I don't know what I was thinking. I'm going to have my blood pressure checked as soon as it is light. In the meantime, do not trust anything I say, that's an order. Even if I say "cancel that order, that's an order," don't believe me.

tdvance
2008-Nov-16, 03:07 PM
A sufficient condition for D=0 would be: the polygon has an even number of sides, and opposite sides are parallel.

Sarawak
2008-Nov-19, 12:18 AM
For an equilateral triangle also, it is D=0.

Sarawak
2008-Nov-23, 12:38 AM
An equivalent formulation is to say, take for each side a unit vector that is perpendicular to the side and points to the inside of the polygon. D=0 if these vectors all add up to zero.
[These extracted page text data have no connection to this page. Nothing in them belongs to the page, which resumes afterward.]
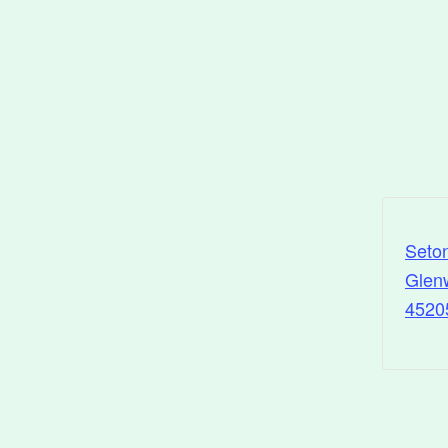
Seto
Glenw
4520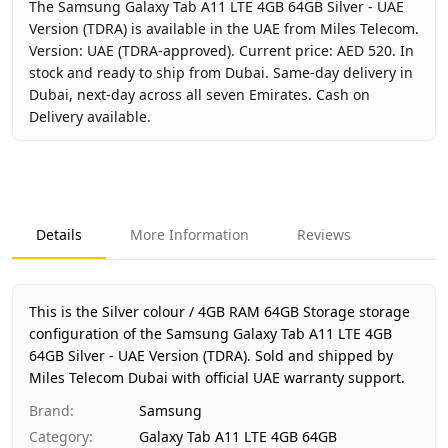
The Samsung Galaxy Tab A11 LTE 4GB 64GB Silver - UAE
Version (TDRA) is available in the UAE from Miles Telecom.
Version: UAE (TDRA-approved). Current price: AED 520. In
stock and ready to ship from Dubai. Same-day delivery in
Dubai, next-day across all seven Emirates. Cash on
Delivery available.
Key facts about
Samsung Galaxy Tab A11 LTE 4GB 64GB Sil
Brand
Samsung
Product Type
Galaxy Tab A11 LTE 4GB 64GB
Details
More Information
Reviews
Color
Silver
Storage
4GB RAM 64GB Storage
Region
UAE (TDRA-approved)
This is the Silver colour / 4GB RAM 64GB Storage storage
Warranty
1 Year Samsung UAE warranty
configuration of the Samsung Galaxy Tab A11 LTE 4GB
64GB Silver - UAE Version (TDRA).
Price
AED 520
Sold and shipped by
Miles Telecom Dubai with official UAE warranty support.
Availability
In stock
Ships from
Dubai, United Arab Emirates
Brand
:
Samsung
Delivery time
Same-day Dubai, 1–2 days UAE-wi
Category
:
Galaxy Tab A11 LTE 4GB 64GB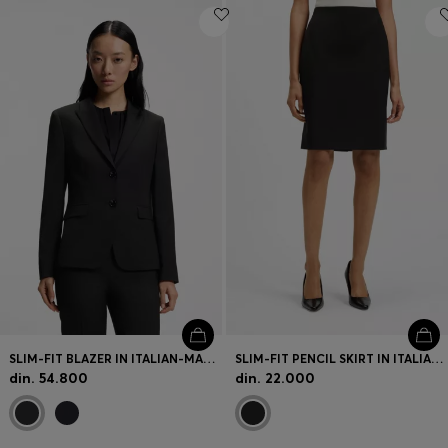
SLIM-FIT BLAZER IN ITALIAN-MADE VIRGIN WOOL
SLIM-FIT PENCIL SKIRT IN ITALIAN-MADE VIRGIN WOOL
din. 54.800
din. 22.000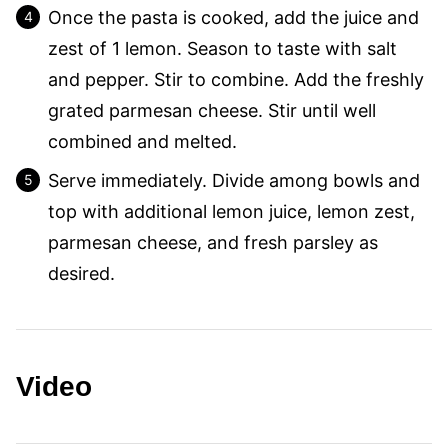
Once the pasta is cooked, add the juice and
zest of 1 lemon. Season to taste with salt
and pepper. Stir to combine. Add the freshly
grated parmesan cheese. Stir until well
combined and melted.
Serve immediately. Divide among bowls and
top with additional lemon juice, lemon zest,
parmesan cheese, and fresh parsley as
desired.
Video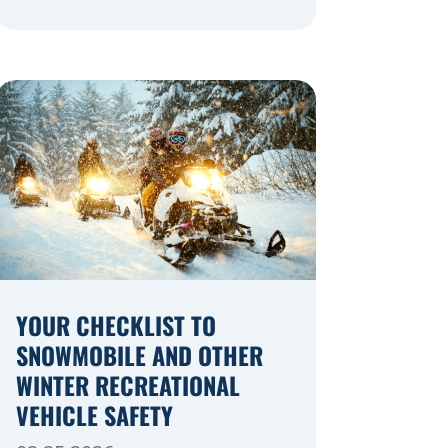
navigating a highway expansion or
local utility work, your actions in a
work zone protect both you and the
crews on the road. Navigating
Construction Zones Safely When
driving in a construction zone, you
should expect the unexpected. This
[…]
YOUR CHECKLIST TO
SNOWMOBILE AND OTHER
WINTER RECREATIONAL
VEHICLE SAFETY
For triangles, it can only be equilateral. For quadrilaterals, it can only be a parallelogram. I do not have a general result at this time.

tdvance
2008-Nov-23, 10:50 PM
I think that's a pretty good answer--necessary and sufficient, and gets all the cases we've noted so far, e.g. even number of sides and regular, or more generally, opposite sides are parallel. Also, it shows D=0 for any regular polygon, since the unit normals must add to 0 for the same reason that the nth roots of unity add to 0.

Sarawak
2008-Nov-24, 12:10 AM
I am just realizing this point, why do we use the word "triangle" for three but "quadrilateral" for four? Why not "trilateral" or "quadrangle"? They are both words for other things :) But it would be consistent to use always "angle" or "lateral," but we don't.

tdvance
2008-Nov-24, 07:17 PM
In "projective geometry" a quadrangle is four points, no three collinear, and a quadrilateral is four lines, no three concurrent. (no parallel lines in projective geometry, so any four lines, no three concurrent, have four intersection points, actually six). So, it really depends on what you emphasize.

I don't know why in ordinary Euclidean geometry we choose to emphasize the vertices of a triangle but the sides of a quadrilateral.

hhEb09'1
2008-Nov-26, 10:58 PM
And, it's not pentangle/pentalateral nor hexangle/hexalateral neither! :)
I think that's a pretty good answer--necessary and sufficient, and gets all the cases we've noted so far, e.g. even number of sides and regular, or more generally, opposite sides are parallel. I'm not sure it's sufficient. What if three of the normals are parallel? Say, by adding a square to one side of a regular septagon? Of course, that's no longer convex.

connor240287
2008-Nov-27, 10:40 PM
Ok no 1 is posting questions/answers so I'll post 1.

98 to the power of 7 = 8.68 × 1013
(Hope non of you are useing calculators, took me 10 mins to figure that out)

and my question, 934 to the power of 11

hhEb09'1
2008-Nov-28, 05:29 AM
(Hope non of you are useing calculators,
we all are! :)

The_Radiation_Specialist
2008-Nov-28, 06:31 AM
In which direction is the bus travelling?

left or right?
http://img503.imageshack.us/img503/6826/schoolbuslu7.jpg

connor240287
2008-Nov-28, 01:45 PM
It's travelling right, just a gess cos I'm looking at the wheels and the circles inside are more to the right.